Note that data fetchers explicitly returning CompletableFuture do not get wrapped in a virtual thread. This way you keep the option of managing your own thread pools if needed for your use case.

Spring Framework 6.1 (Spring Boot 3.2) comes with virtual thread support as well. When using Spring WebMVC on Tomcat, virtual threads can be used for the tomcat work threads.

This is separate from the DGS virtual thread support, but combining the two gives a fully virtual thread based stack, making scaling much easier.

Spring Framework support for virtual threads is enabled with the following property.

spring.threads.virtual.enabled=true

With virtual threads enabled for both DGS and Spring, a request would be processed as follows.

virtual-threads

Threading for data loaders

The Dataloader API requires you to interact with the CompletableFuture API. The CompletableFuture API does not allow to change the thread it runs on after creating, so the DGS Framework can't automagically leverage virtual threads. You are still in control of which Executor is used when creating a CompletableFuture. If you want to use virtual threads for a CompletableFuture, you can pass a virtual thread based Executor as the second argument of many of the CompletableFuture factory methods. DGS provides a virtual threads executor that you can use for this.

@Autowired
@Qualifier("dgsAsyncTaskExecutor")
Executor executor;

When creating the CompletableFuture you pass in this executor as the second argument of many of the CompletableFuture factory methods.
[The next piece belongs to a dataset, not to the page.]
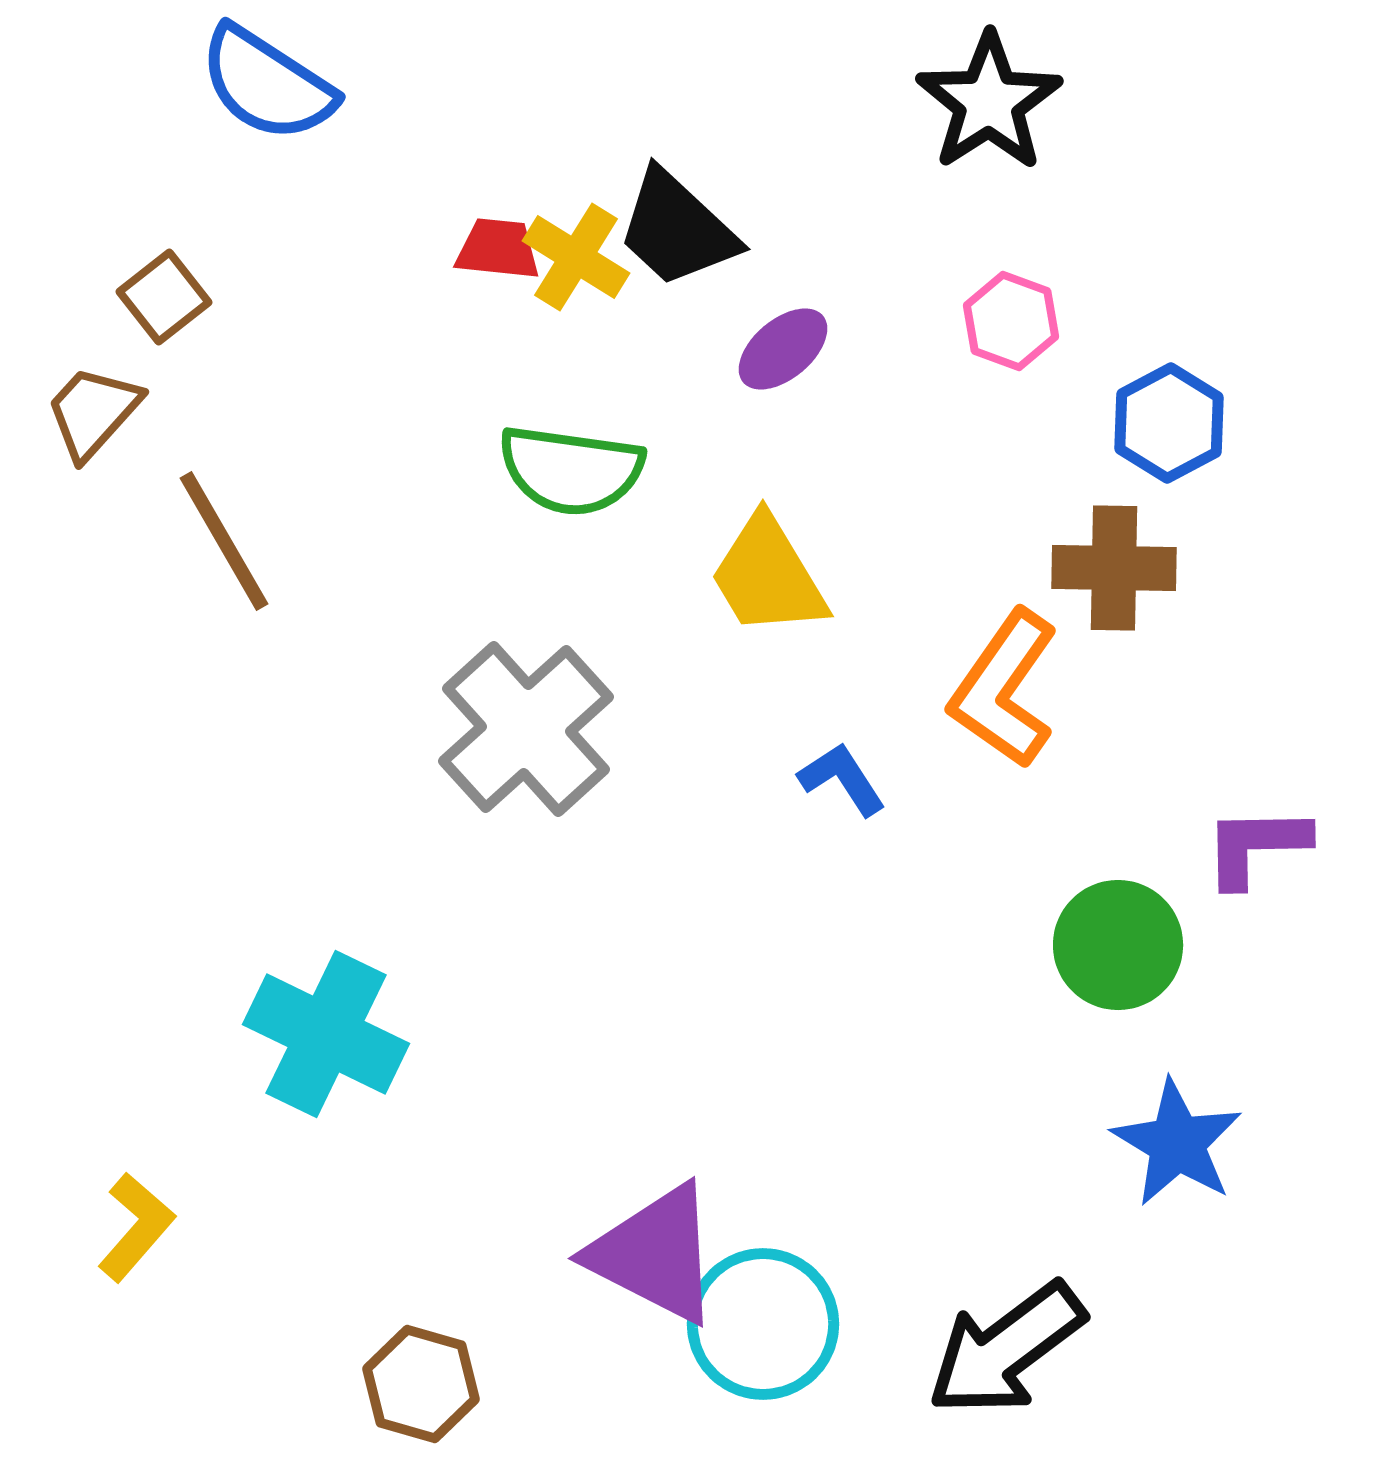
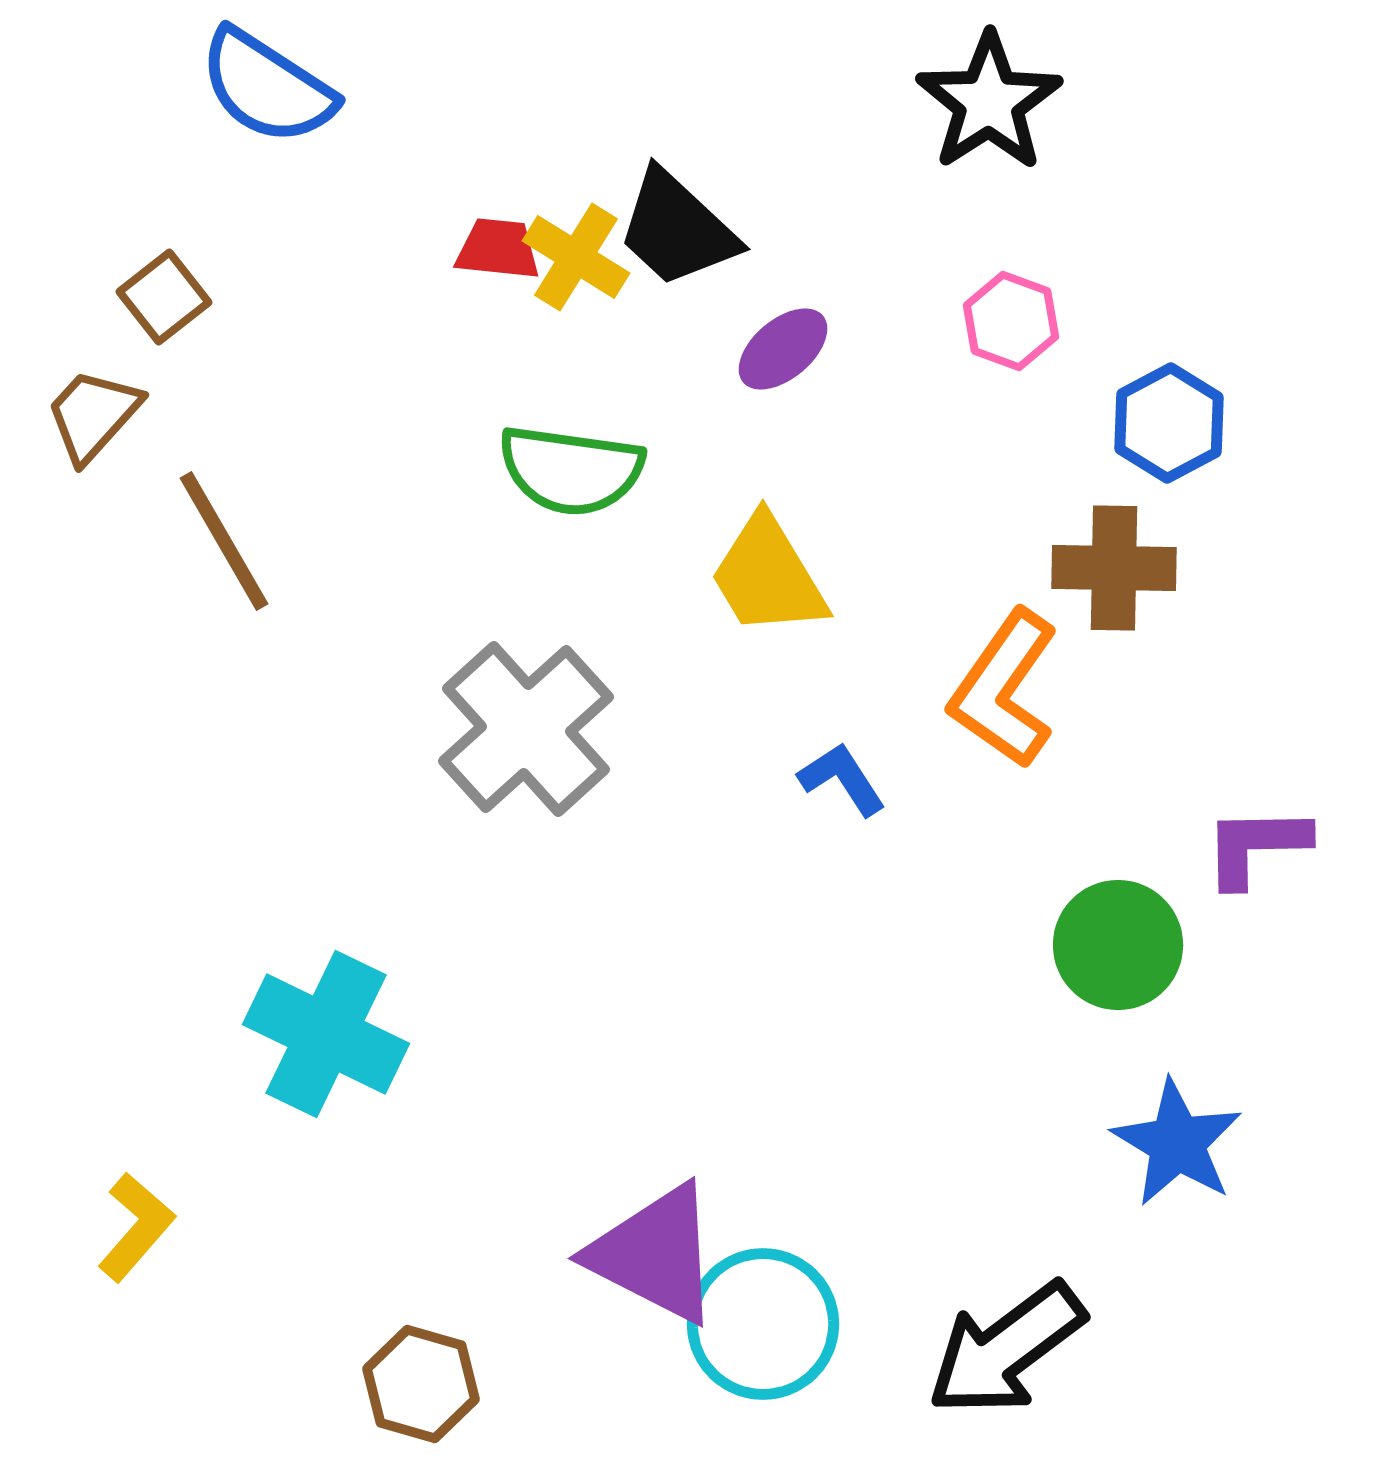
blue semicircle: moved 3 px down
brown trapezoid: moved 3 px down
return CompletableFuture.supplyAsync(() -> "My result", executor);

Virtual threading gotchas

Virtual threads work the same as platform threads when it comes to writing code. When data fetchers run on virtual threads, you might need to take care of context propagation if you store anything on ThreadLocal.

When running tests using the DgsQueryExecutor you should be aware that the data fetchers run in a different thread from your test. This can lead to different behavior when using Spring's @Transactional for data access. A @Transactional @SpringBootTest would normally start a transaction from the test, and roll back the transaction at the end of the test, so that tests don't interfere with each other's data. Transactional behavior in Spring does not span multiple threads. Effectively this means that the automatic transaction rollback in tests does not work. You can fix this issue by either not depending on this behavior in tests (preferred), or disable DGS virtual threads in the @SpringBootTest itself.